= Back to Jerusalem movement =

The Back to Jerusalem movement (传回耶路撒冷运动 (chuánhuí yēlùsālěng yùndòng)) is a Christian evangelistic campaign that began in mainland China by Chinese believers to send missionaries to all of the Buddhist, Hindu, and Muslim peoples who live "between" China and Jerusalem. They believe that the Back to Jerusalem movement is a call from God for the Chinese church to preach the gospel and establish fellowships of believers in all countries, cities, towns, and ethnic groups between China and Jerusalem.

== History ==
The Back to Jerusalem idea was initially conceived during the 1920s by the Jesus Family church in Shandong province. While the vision eventually lost traction in the Jesus Family, the Northwest Spiritual Movement would split from the Jesus Family and revive the original vision. Simon Zhao became the main leader of this movement in the 1940s. In 1946, another group in Henan province, the Back to Jerusalem Evangelistic Band, independently developed a similar vision. However, government restrictions and persecution forced the movement to go underground for decades, and its leader Simon Zhao spent 31 years in prison in Kashgar.

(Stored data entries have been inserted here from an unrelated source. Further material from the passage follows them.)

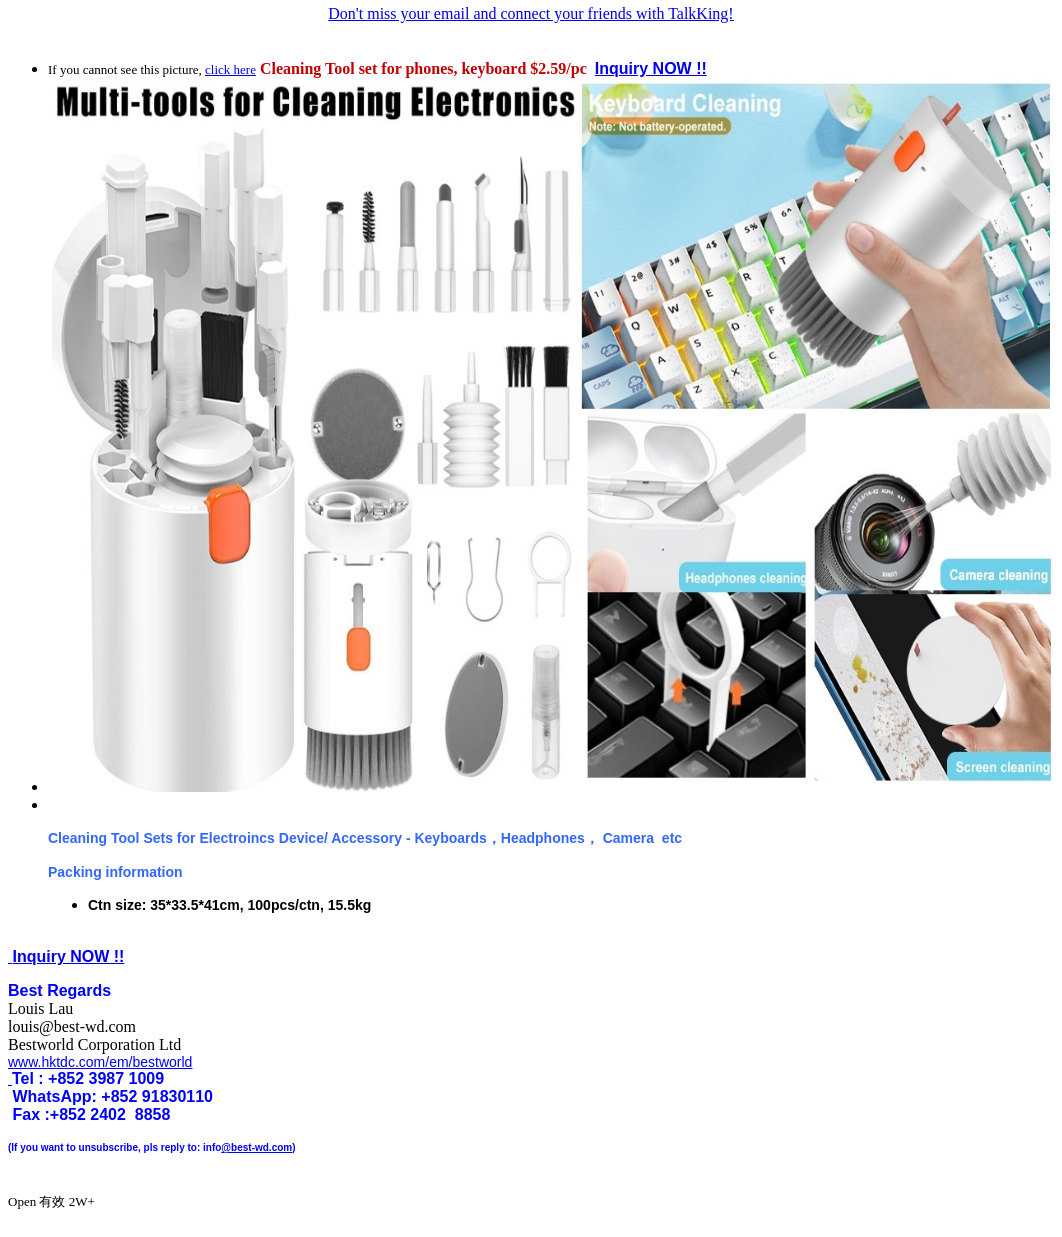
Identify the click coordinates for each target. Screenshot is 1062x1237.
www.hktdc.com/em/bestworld (100, 1062)
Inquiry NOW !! (651, 68)
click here (230, 69)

Since 2003, the most vocal international proponent of "Back to Jerusalem" has been the exiled Chinese house church leader Liu Zhenying, also known as "Brother Yun". Yun intended for "Back to Jerusalem" to evangelize fifty-one countries by sending a minimum of 100,000 missionaries along the Silk Road, an ancient trade route that winds from China to the Mediterranean Sea. The ongoing work of evangelism, both within China and beyond its borders, is done anonymously by Chinese church members, who make no appeals for money or seek any publicity for themselves.

== Criticism ==
There has been some criticism of the Back to Jerusalem movement from both inside and outside China. According to the researcher Kim-kwong Chan, some see the movement as a "hoax." He further sees as problematic the spirit of missionary martyrdom and its ethnocentric claim of China's role in bringing the gospel on its final leg. Ezra Jin of Beijing Zion Church has made a distinction between the movement within China and those promoting it from outside China, arguing that a stronger biblical theology of mission does not encompass a Zionist theology but underscores the need for the church in China to have a global mission which brings all to God's reign.